** Data supplied follows **

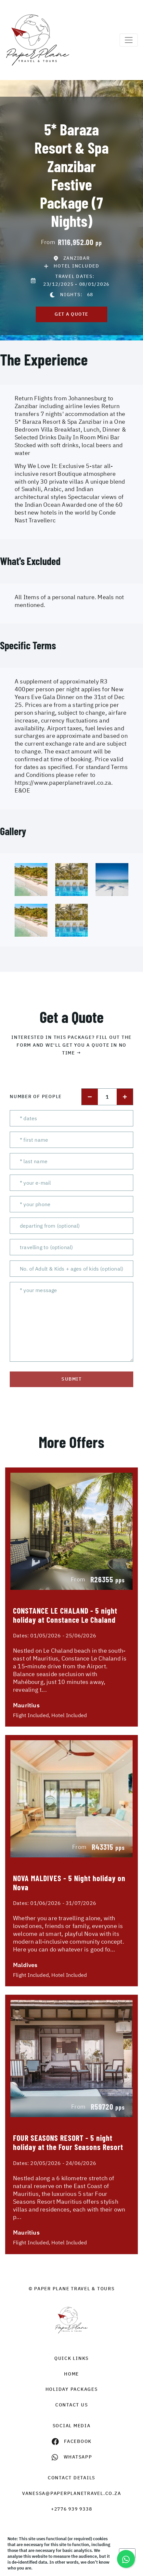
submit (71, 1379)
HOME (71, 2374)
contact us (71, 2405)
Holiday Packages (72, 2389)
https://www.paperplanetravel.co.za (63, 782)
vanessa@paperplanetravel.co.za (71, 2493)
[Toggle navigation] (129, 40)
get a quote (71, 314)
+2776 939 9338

** End of Data supplied **
** Data supplied follows **

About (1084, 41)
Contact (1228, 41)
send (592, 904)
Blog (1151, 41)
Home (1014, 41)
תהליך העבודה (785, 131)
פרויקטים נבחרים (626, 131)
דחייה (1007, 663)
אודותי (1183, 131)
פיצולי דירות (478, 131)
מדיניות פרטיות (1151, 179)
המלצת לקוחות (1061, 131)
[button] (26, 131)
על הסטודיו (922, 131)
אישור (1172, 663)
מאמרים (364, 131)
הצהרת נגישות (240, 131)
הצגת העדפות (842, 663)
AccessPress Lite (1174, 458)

** End of Data supplied **
** Data supplied follows **

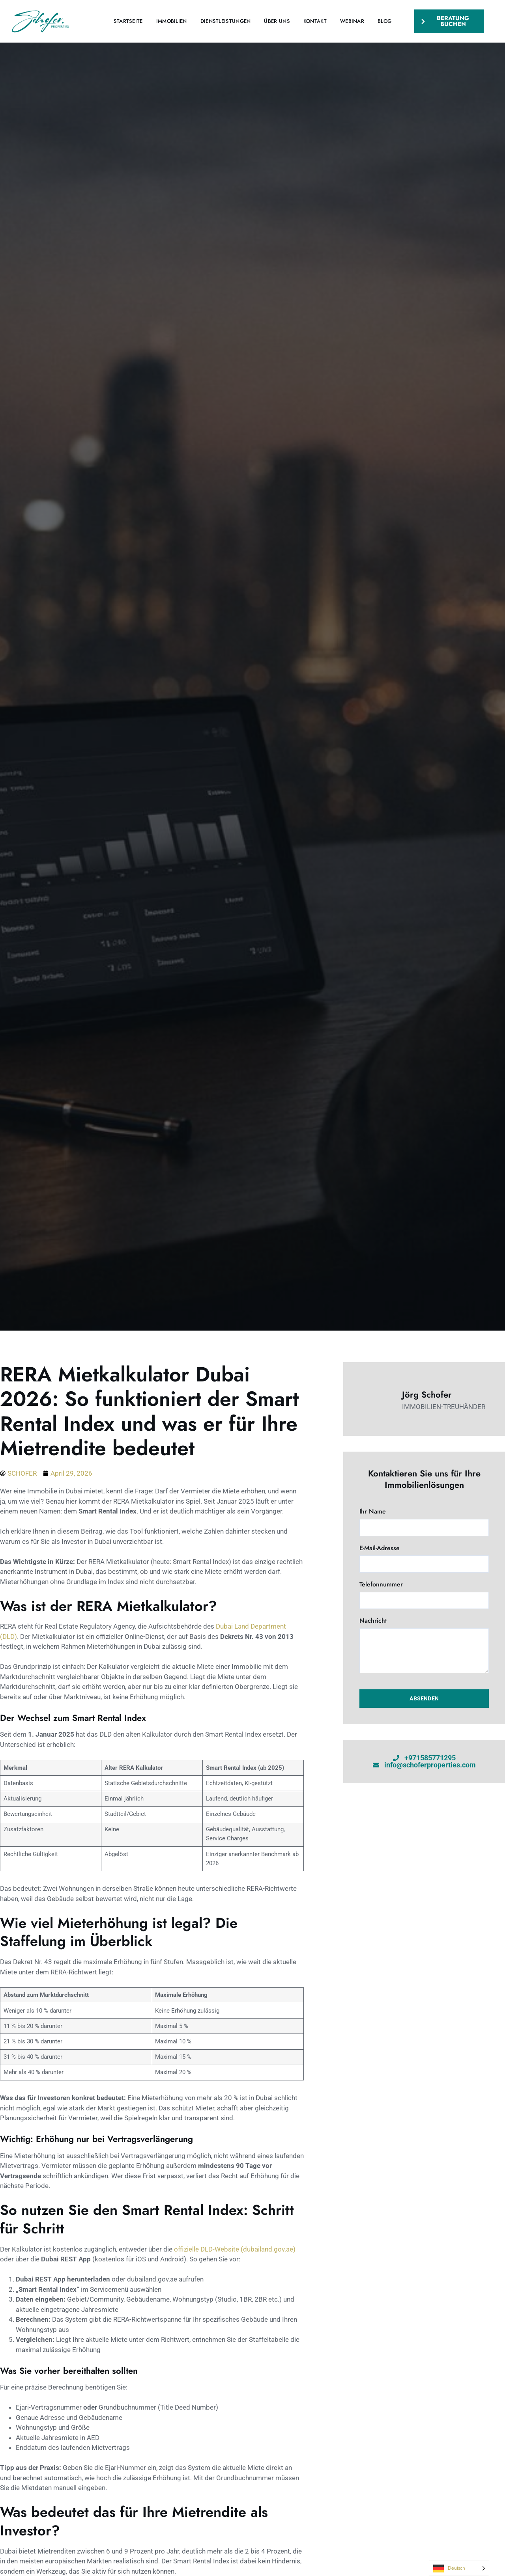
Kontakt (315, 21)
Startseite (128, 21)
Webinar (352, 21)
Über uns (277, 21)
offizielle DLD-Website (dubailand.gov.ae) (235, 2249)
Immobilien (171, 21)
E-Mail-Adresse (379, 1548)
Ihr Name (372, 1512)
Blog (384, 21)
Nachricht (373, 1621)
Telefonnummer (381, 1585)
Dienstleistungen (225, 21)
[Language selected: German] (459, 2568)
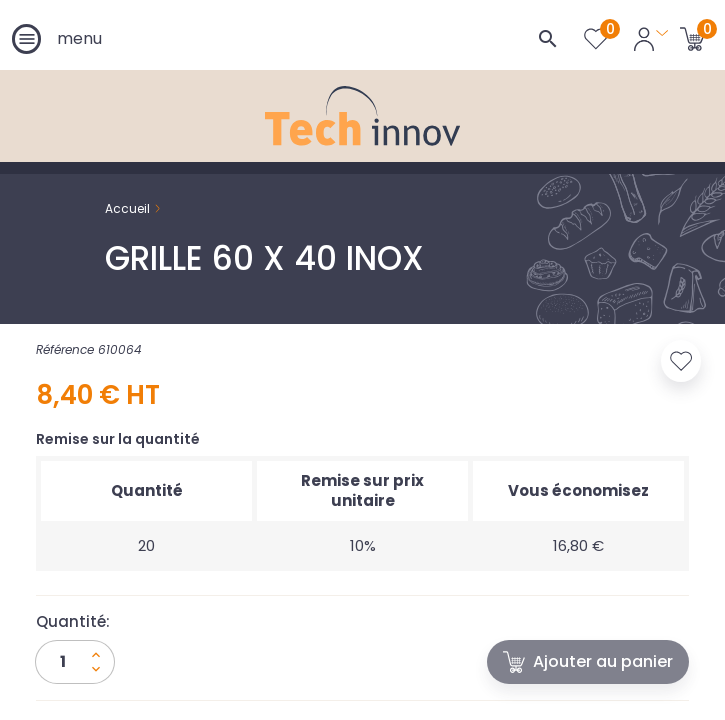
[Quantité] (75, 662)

** End of Data supplied **

» **Instructions for the task**
Wherever a line in the entries above holds "paperplanetravel", copy that line.

» **Problem solution**
https://www.paperplanetravel.co.za (63, 782)
vanessa@paperplanetravel.co.za (71, 2493)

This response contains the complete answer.